Friday, January 17, 2020

Report shows steady decline in cancer death rates

Graph credit ACS
CANCER DIGEST – Jan. 17, 2020 – The cancer death rate declined by 29 percent from 1991 to 2017, including a 2.2 percent drop from 2016 to 2017, the largest single-year drop in cancer mortality ever reported.

Overall cancer death rates dropped by an average of 1.5 percent per year during the most recent decade of data (2008-2017), continuing a trend that began in the early 1990s and resulting in the 29 percent drop in cancer mortality in that time. 



The results come from an analysis of cancer data and appear in Cancer Statistics, 2020, the latest edition of the American Cancer Society's annual report on cancer rates and trends. 

"The accelerated drops in lung cancer mortality as well as in melanoma that we're seeing are likely due at least in part to advances in cancer treatment over the past decade, such as immunotherapy," said William G. Cance, M.D., chief medical and scientific officer for the American Cancer Society. "They are a profound reminder of how rapidly this area of research is expanding, and now leading to real hope for cancer patients."
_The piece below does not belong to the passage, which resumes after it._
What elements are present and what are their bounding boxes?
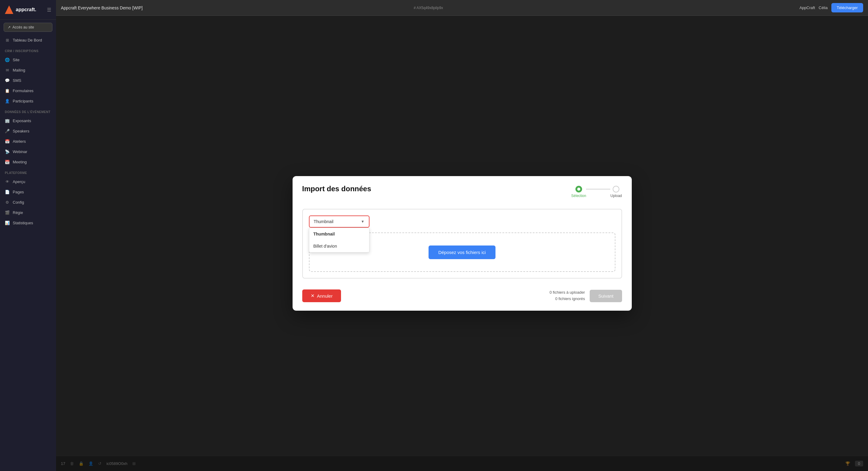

The steady 26-year decline in overall cancer mortality is driven by long-term drops in death rates for the four major cancers -- lung, colorectal, breast, and prostate, although recent trends are mixed.

The pace of mortality reductions was led by reductions in lung cancer death rates, which have dropped by 51 percent (since 1990) in men and by 26 percent (since 2002) in women, with the most rapid progress in recent years.

The most rapid declines in mortality occurred for melanoma of the skin, on the heels of breakthrough treatments approved in 2011 that pushed one-year survival for patients diagnosed with metastatic disease from 42 percent during 2008-2010 to 55 percent during 2013-2015.